The GBS-specific CAMP gene was detected by polymerase chain amplification and fluorescent labeling of the GBS reagent (Taipu Biological Co. LTD, Fuzhou, Fujian, China), and the results were analyzed using an ABI 7500 Real-time PCR System (Thermo Fisher Scientific Inc., Waltham, MA, USA). After sampling, 1 mL of cleaning solution was added to elute the cotton swabs and shaken for 2 min to make the suspension. All suspensions were put into 1.5 mL centrifuge tubes and the supernatants were discarded after centrifuging at 13,000 rpm for 5 min. The above process was repeated twice, then 50 µL of cleaning solution was added to make a suspension. To draw 50 µL of the suspension washed from the sample swabs, a 50 µL positive control and 50 µL negative control was dispensed into 1.5 mL centrifuge tubes. Ten microliters of internal reference were added to each tube, then dry-bathed at 95 °C for 2 min and ice-bathed at –20 °C for 2–5 min. After centrifugation at 13,000 rpm for 1 min, 5 µL of the supernatant was used for PCR amplification with 44.3 µL of PCR reaction solution, 0.5 µL of Taq DNA polymerase, and 0.2 µL of uracil N-glycosylase (UNG). The PCR reaction solution contained buffer, MgCl ${}_{2}$ , primers, probes, and dNTP. The cycle parameters of this experiment were 37 °C for 2 min, 94 °C for 2 min, 10 cycles at 94 °C for 20 sec and 55 °C for 45 sec, and 30 cycles at 94 °C for 20 sec and 55 °C for 45 sec.

2.5 Statistical Analysis

Data are presented as a percentage, median and interquartile range for different variables. A Chi-square test was utilized to assess the categorical data and the Kruskal-Wallis test was used for measurement data with SPSS 24.0 (IBM Corp., Armonk, NY, USA). p-value $\leq$ 0.05 was considered statistically significant.

3. Results

Two swabs were collected from the anus and vagina of each pregnant woman. So, the results with three situations were recorded (vaginal GBS-positive, anal GBS-positive, the vaginal and anal double GBS-positive; Table 1). The total GBS-positive rate in pregnant women was 6.75% (465/6892; Table 1), the vaginal GBS-positive rate was 0.51% (35/6892), the anal GBS-positive rate was 3.38% (233/6892), and the vaginal and anal double GBS-positive rate was 2.86% (197/6892).

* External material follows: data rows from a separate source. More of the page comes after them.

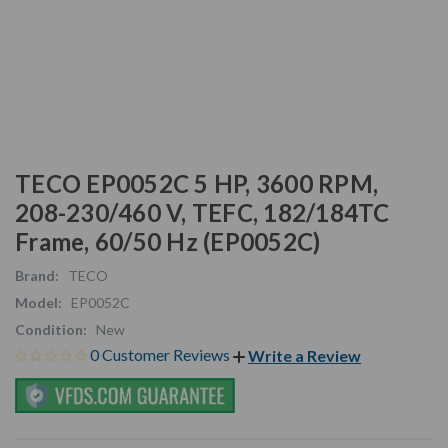
TECO EP0052C 5 HP, 3600 RPM,
208-230/460 V, TEFC, 182/184TC
Frame, 60/50 Hz (EP0052C)
Brand:
TECO
Model:
EP0052C
Condition:
New
0 Customer Reviews
Write a Review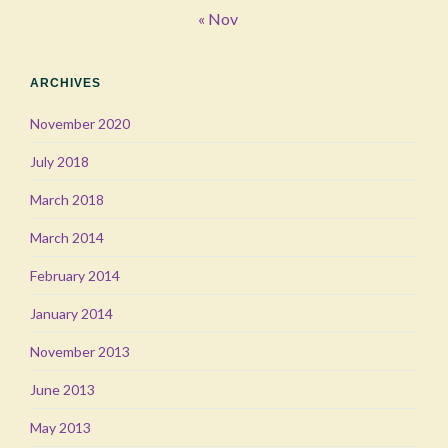
« Nov
ARCHIVES
November 2020
July 2018
March 2018
March 2014
February 2014
January 2014
November 2013
June 2013
May 2013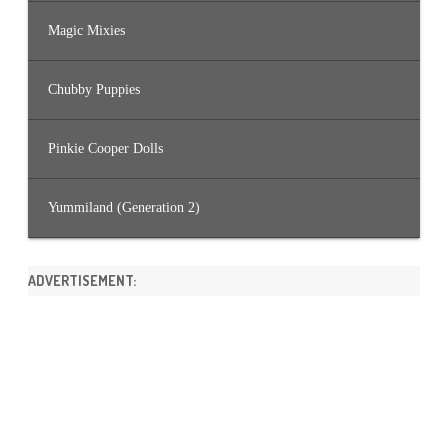
Magic Mixies
Chubby Puppies
Pinkie Cooper Dolls
Yummiland (Generation 2)
ADVERTISEMENT: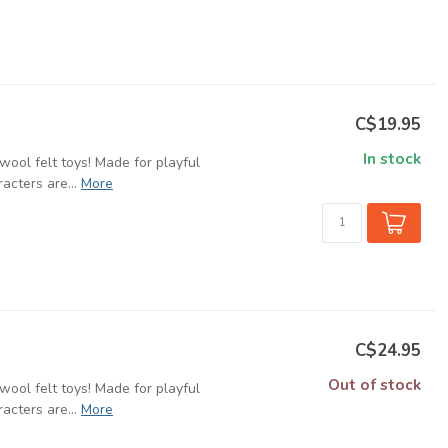
C$19.95
In stock
ool felt toys! Made for playful
cters are...
More
C$24.95
Out of stock
ool felt toys! Made for playful
cters are...
More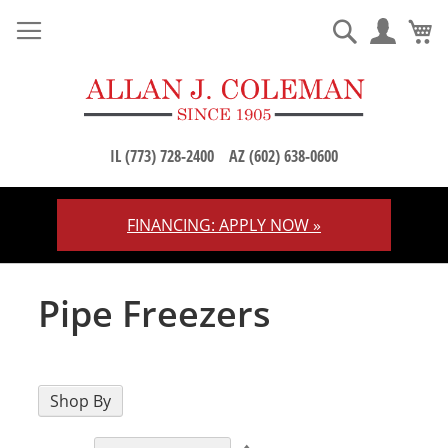
M
Search
IL (773) 728-2400
AZ (602) 638-0600
FINANCING: APPLY NOW »
Skip
to
Content
Pipe Freezers
Shop By
Set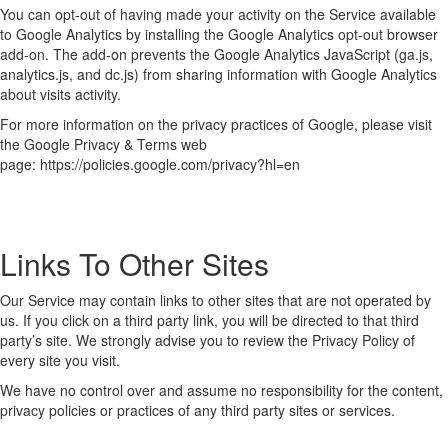
You can opt-out of having made your activity on the Service available
to Google Analytics by installing the Google Analytics opt-out browser
add-on. The add-on prevents the Google Analytics JavaScript (ga.js,
analytics.js, and dc.js) from sharing information with Google Analytics
about visits activity.
For more information on the privacy practices of Google, please visit
the Google Privacy & Terms web
page: https://policies.google.com/privacy?hl=en
Links To Other Sites
Our Service may contain links to other sites that are not operated by
us. If you click on a third party link, you will be directed to that third
party’s site. We strongly advise you to review the Privacy Policy of
every site you visit.
We have no control over and assume no responsibility for the content,
privacy policies or practices of any third party sites or services.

The GBS-positive rate was different among the age group and the GBS-positive rate was 6.83% (201/2943) in the 19–30 years (y) group, 6.89% in the (262/3802) the 31–40 y group, 1.36% (2/147) in the 41–52 y group, (p = 0.031), in Table 2.

In Table 3, there were not any differences in the three common complications among the two groups. In the GBS- negative and -positive groups, the incidence of prematurity, PROM, and chorioamnionitis were 1.06% and 0.74%, 7.72% and 8.14%, 0.63% and 0.74%, respectively. The corresponding p-values were 0.619, 0.263, and 0.626. Accordingly, there were no differences in the gestational weeks group (p = 0.262).

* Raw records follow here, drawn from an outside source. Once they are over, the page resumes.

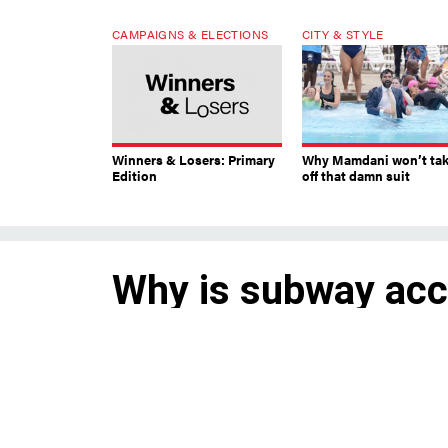
CAMPAIGNS & ELECTIONS
CITY & STYLE
Winners & Losers: Primary
Why Mamdani won’t ta
Edition
off that damn suit
Why is subway acce
It’s not just about installing n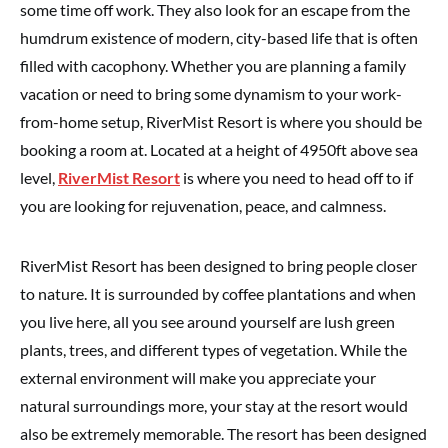
some time off work. They also look for an escape from the
humdrum existence of modern, city-based life that is often
filled with cacophony. Whether you are planning a family
vacation or need to bring some dynamism to your work-
from-home setup, RiverMist Resort is where you should be
booking a room at. Located at a height of 4950ft above sea
level,
RiverMist Resort
is where you need to head off to if
you are looking for rejuvenation, peace, and calmness.
RiverMist Resort has been designed to bring people closer
to nature. It is surrounded by coffee plantations and when
you live here, all you see around yourself are lush green
plants, trees, and different types of vegetation. While the
external environment will make you appreciate your
natural surroundings more, your stay at the resort would
also be extremely memorable. The resort has been designed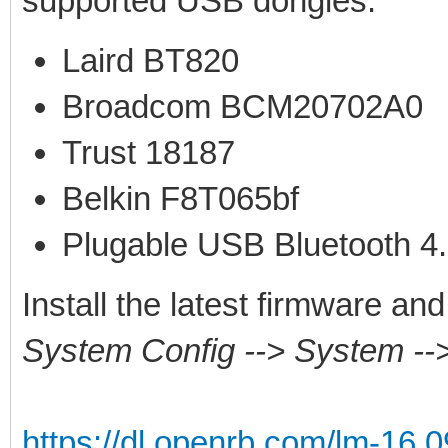
supported USB dongles:
Laird BT820
Broadcom BCM20702A0
Trust 18187
Belkin F8T065bf
Plugable USB Bluetooth 4
Install the latest firmware a
System Config --> System -
https://dl.openrb.com/lm-16.0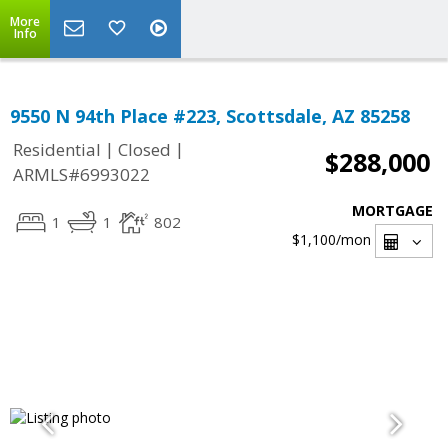
More
Info
9550 N 94th Place #223, Scottsdale, AZ 85258
|
|
Residential
Closed
$288,000
ARMLS#6993022
MORTGAGE
1
1
802
$1,100
/mon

In the 15,967 newborns group, the neonatal general GBS-positive rate was 0.24% (38/15,967). A total of 48 GBS-positive newborns were identified, among which 38 were born in our hospital. There was a 0.24% (38/15,967) GBS-positive rate among 15,967 births, the infection rate was 0.94 per 1000 live births (15/15,967), and the mortality rate was 0.06 per 1000 live births (1/15,967) (in Fig. 2). Analysis of the data revealed significant differences in delivery mode, gestational age, neonatal birth weight, and Apgar scores among the GBS-colonization, GBS-infection, and death groups (p = 0.010, 0.004, 0.022, and 0.000 $<$ 0.05, respectively; Table 4), as well as the pairwise comparison between groups by the Kruskal Wallis H-test (Table 5).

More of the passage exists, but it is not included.